### Given data ###

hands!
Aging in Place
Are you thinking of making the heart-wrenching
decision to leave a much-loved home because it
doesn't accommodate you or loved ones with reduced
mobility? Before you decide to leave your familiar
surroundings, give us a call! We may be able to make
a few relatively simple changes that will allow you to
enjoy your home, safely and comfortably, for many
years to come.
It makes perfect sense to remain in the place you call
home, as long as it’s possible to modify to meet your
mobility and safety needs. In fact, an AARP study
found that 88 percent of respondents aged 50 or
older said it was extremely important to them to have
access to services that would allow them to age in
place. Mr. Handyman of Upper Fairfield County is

###

#### Exercise details
Transcribe the records above exactly, from the opening line down to and including the line with "home, as long".

#### The answer
hands!
Aging in Place
Are you thinking of making the heart-wrenching
decision to leave a much-loved home because it
doesn't accommodate you or loved ones with reduced
mobility? Before you decide to leave your familiar
surroundings, give us a call! We may be able to make
a few relatively simple changes that will allow you to
enjoy your home, safely and comfortably, for many
years to come.
It makes perfect sense to remain in the place you call
home, as long as it’s possible to modify to meet your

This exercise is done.